Goal: control of cortisol secretion
Administer with food to enhance absorption, q12h.
Frequent monitoring:
● Clinical signs
● ACTH stim
Trilostane Adverse effects
Well tolerated but,
● Lethargy
● Mild electrolyte abnormalities
● GI signs: vomiting, diarrhea, inappetence
are possible.
Flowchart for the monitoring of trilostane dosages.
Glucocorticoids for the treatment of what hormonal deficiency?
Treatment of canine hypoadrenocorticism/Addison’s.
Glucocorticoid + mineralocorticoid deficiency. Atypical Addison’s has only glucocorticoid deficiency.

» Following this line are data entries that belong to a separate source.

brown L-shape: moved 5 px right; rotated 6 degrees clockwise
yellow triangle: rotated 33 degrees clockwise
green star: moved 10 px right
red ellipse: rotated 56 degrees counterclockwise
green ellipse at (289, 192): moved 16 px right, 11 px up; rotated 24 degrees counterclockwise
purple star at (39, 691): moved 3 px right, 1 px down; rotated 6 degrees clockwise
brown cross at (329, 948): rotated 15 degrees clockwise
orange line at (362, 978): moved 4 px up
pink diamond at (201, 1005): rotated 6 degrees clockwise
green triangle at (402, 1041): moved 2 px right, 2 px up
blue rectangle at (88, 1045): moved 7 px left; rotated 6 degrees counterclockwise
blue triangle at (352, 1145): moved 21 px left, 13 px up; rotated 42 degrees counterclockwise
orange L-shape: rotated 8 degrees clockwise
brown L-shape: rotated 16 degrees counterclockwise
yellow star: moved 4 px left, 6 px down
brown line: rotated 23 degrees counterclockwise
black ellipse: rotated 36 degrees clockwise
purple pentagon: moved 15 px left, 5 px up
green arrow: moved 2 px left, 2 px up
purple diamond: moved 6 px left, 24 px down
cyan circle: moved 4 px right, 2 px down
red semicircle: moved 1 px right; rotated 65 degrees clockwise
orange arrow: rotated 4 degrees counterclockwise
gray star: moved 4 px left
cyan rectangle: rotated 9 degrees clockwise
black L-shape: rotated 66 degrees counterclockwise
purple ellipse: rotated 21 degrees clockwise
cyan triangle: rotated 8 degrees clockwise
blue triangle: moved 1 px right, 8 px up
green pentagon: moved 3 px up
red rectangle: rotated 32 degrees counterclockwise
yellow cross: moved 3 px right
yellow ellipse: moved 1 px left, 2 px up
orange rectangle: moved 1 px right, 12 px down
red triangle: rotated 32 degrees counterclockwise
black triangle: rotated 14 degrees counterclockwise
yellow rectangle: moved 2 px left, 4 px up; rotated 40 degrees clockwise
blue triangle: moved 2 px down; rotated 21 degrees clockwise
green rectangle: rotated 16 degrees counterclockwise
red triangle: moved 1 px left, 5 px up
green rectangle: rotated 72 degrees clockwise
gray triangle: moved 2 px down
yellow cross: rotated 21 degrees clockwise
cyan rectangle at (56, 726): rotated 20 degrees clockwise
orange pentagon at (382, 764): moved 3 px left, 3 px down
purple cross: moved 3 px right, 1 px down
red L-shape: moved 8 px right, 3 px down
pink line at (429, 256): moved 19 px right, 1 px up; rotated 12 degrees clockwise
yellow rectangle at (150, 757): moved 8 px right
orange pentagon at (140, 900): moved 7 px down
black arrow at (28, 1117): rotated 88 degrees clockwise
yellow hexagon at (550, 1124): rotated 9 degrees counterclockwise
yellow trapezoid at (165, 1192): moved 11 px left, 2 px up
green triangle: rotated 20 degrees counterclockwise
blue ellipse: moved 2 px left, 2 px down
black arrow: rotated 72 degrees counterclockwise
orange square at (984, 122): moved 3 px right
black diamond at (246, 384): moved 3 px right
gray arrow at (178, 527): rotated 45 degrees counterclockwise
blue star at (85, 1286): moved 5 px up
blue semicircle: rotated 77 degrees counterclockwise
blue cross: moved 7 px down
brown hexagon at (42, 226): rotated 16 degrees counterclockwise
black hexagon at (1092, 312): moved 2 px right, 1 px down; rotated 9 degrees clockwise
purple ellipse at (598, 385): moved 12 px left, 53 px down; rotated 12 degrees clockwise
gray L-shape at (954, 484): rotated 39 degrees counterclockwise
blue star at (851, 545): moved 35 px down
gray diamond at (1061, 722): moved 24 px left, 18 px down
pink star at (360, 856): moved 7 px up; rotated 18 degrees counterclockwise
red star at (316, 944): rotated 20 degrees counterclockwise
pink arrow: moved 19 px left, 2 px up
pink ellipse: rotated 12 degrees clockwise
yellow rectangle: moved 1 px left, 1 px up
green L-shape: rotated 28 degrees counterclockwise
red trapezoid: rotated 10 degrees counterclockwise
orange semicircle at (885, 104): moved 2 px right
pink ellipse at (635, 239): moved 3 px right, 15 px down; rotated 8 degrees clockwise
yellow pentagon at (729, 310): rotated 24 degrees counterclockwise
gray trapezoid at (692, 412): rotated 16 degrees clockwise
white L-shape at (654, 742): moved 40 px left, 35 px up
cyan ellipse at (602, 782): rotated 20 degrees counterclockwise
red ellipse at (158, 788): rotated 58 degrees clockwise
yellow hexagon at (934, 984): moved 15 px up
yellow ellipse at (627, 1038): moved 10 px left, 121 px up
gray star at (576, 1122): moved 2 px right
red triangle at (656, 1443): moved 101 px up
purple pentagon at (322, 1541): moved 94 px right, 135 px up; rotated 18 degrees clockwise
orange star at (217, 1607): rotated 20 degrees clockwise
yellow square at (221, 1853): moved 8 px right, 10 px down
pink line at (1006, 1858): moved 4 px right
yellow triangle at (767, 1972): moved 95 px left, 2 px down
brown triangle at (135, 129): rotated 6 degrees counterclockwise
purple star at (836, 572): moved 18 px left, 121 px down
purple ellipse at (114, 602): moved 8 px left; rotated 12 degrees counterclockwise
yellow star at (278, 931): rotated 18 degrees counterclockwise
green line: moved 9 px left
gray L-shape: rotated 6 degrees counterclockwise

Acute treatment: dexamethasone IV (does not interfere with endocrine testing but other glucocorticoids do!)
Chronic treatment: prednisolone PO (lifelong supplementation)
● Initially higher dose, then taper to physiologic needs.
● Increase dose if hypoadrenocorticism signs (lethargy, anorexia, vomiting, diarrhea) persist and decrease if signs of glucocorticoid excess/iatrogenic Cushing’s (PP/PU/PD, weight gain) are present.
● 2-3 times the normal dose during times of stress! Preemptively a higher dose and continue for 2 days after the stress.
Mineralocorticoids for the treatment of what hormonal deficiency?
Treatment of typical hypoadrenocorticism/ Addison’s in addition to glucocorticoids given. (Atypical Addison’s has only glucocorticoid deficiency.)
Drug Deoxycorticosterone pivalate inj.(DOCP)/fludrocortisone tabl.
DOCP
Drug Deoxycorticosterone pivalate inj.
Addison’s treatment
Example protocol:
● SC/IM q25d
● Serum electrolyte monitoring (days 14 and 25 after treatment) and adjust dose.
● HyperK/hypoNa on day 14 - increase next dose 5-10%
● Electrolytes normal on day 14 but abnormal at day 25 - shorten dosing interval by 48 h.
● Electrolytes normal on day 14 and 25 - increase dosing interval by several days.
● HypoK/hyperNa on day 14 - decrease next dose 10%
● After dose and dosing interval are determined, clients can be taught to give DOCP at home.